Silove D. J. Nerv. Ment. Dis. 1999; 187(4): 200-207.

Affiliation

The Psychiatry Research & Teaching Unit, School of Psychiatry, University of New South Wales, Liverpool Hospital, Australia.

Copyright

(Copyright © 1999, Lippincott Williams and Wilkins)

DOI

unavailable

PMID

10221552

Abstract

Torture is a complex trauma that often occurs within the context of widespread persecution and human rights violations. In addition, the nature of modern warfare is such that whole populations are at risk of suffering extensive trauma, injustices, loss, and displacement. Refugees, in particular, experience sequential stresses that may compound each other over prolonged periods of time.
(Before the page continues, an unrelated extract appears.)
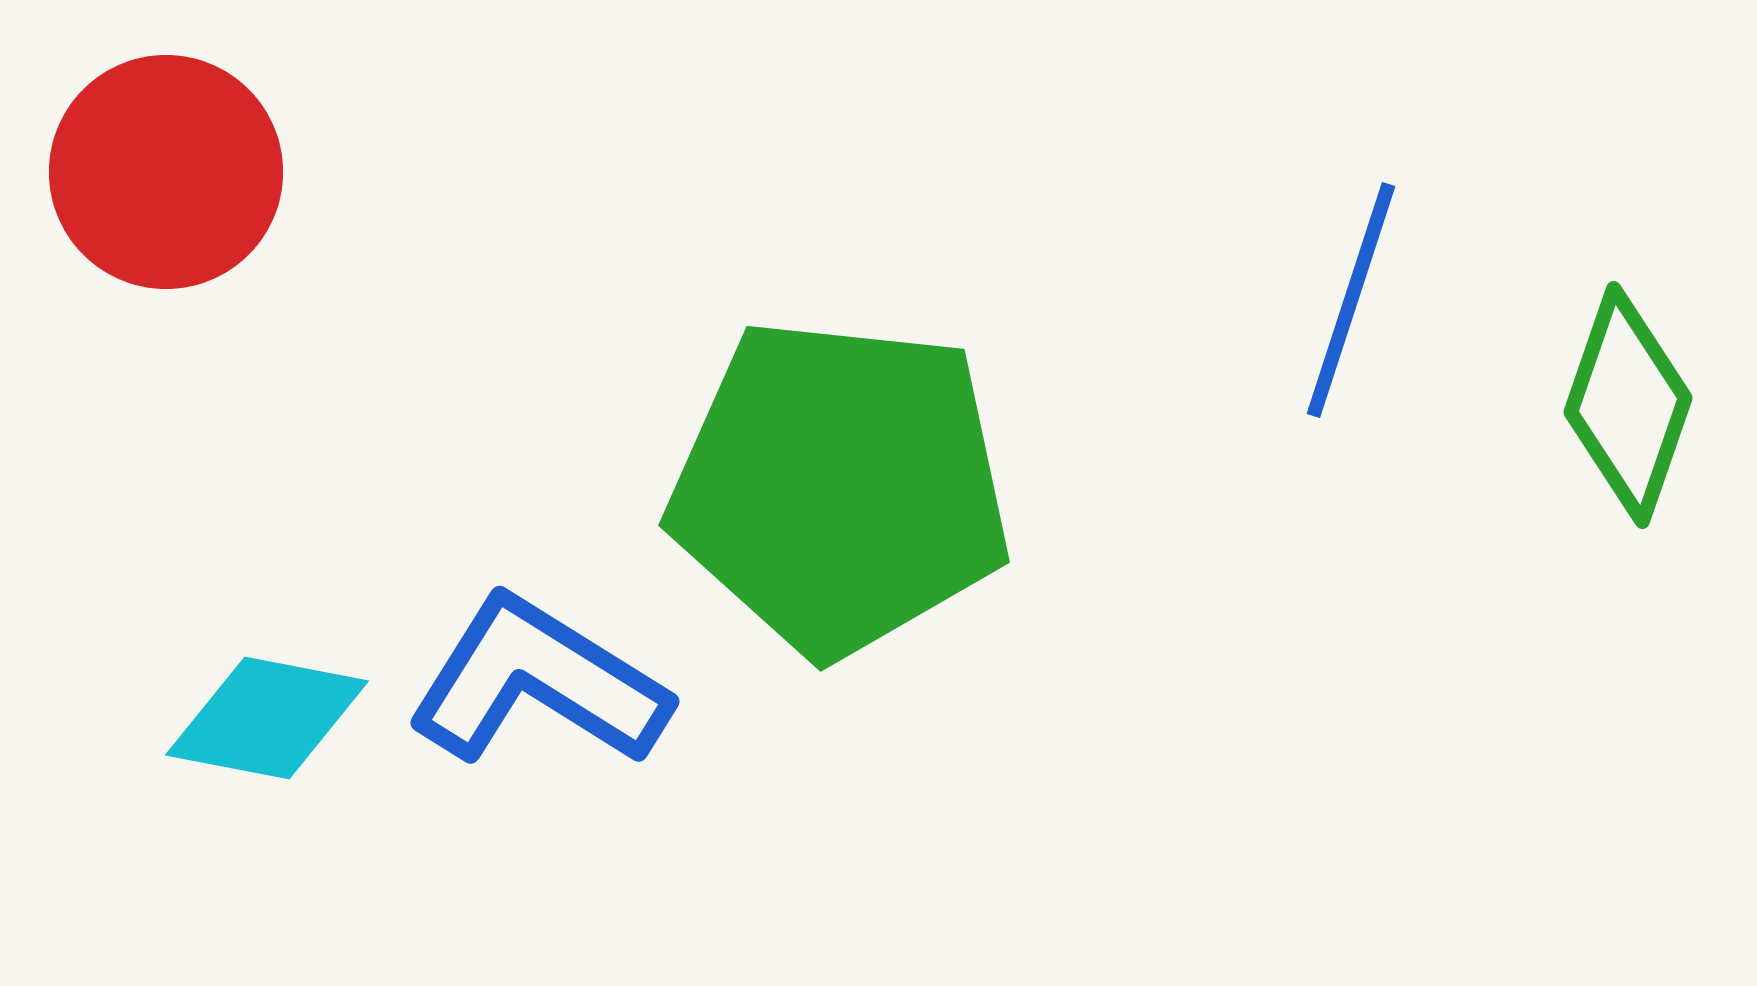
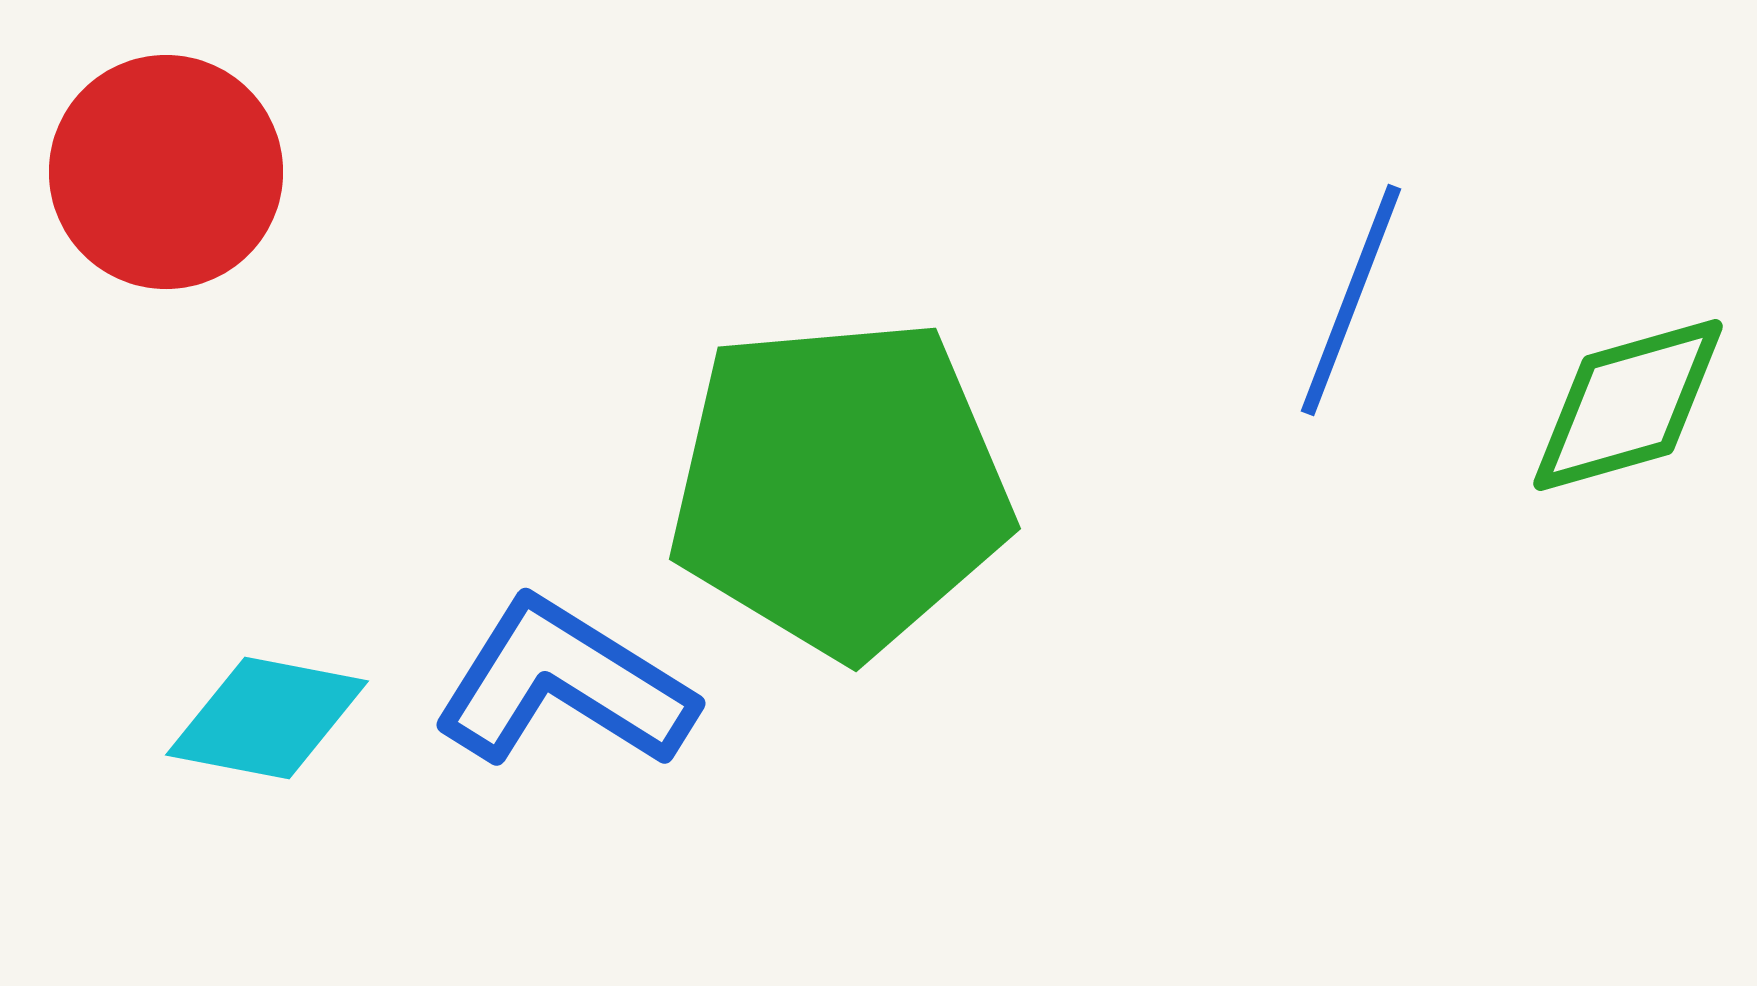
blue line: rotated 3 degrees clockwise
green diamond: rotated 55 degrees clockwise
green pentagon: rotated 11 degrees counterclockwise
blue L-shape: moved 26 px right, 2 px down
The present overview examines whether contemporary notions of trauma, and especially a focus on the category of posttraumatic stress disorder (PTSD), are adequate in assessing the multiple effects of such experiences. Recent studies are reviewed to indicate the strengths and limitations of current research approaches. Rates of PTSD in such studies have varied with relatively low rates being found in recent epidemiologic studies undertaken on refugee populations. It is suggested that a focus on intervening psychosocial adaptive systems may assist in delineating more clearly the pathways that determine whether traumatized persons achieve psychosocial restitution or are at risk of ongoing psychiatric disability. A model is proposed which suggests that torture and related abuses may challenge five core adaptive systems subserving the functions of "safety," "attachment," "justice," "identity-role," and "existential-meaning." It is argued that a clearer delineation of such adaptive systems may provide a point of convergence that may link research endeavors more closely to the subjective experience of survivors and to the types of clinical interventions offered by trauma treatment services.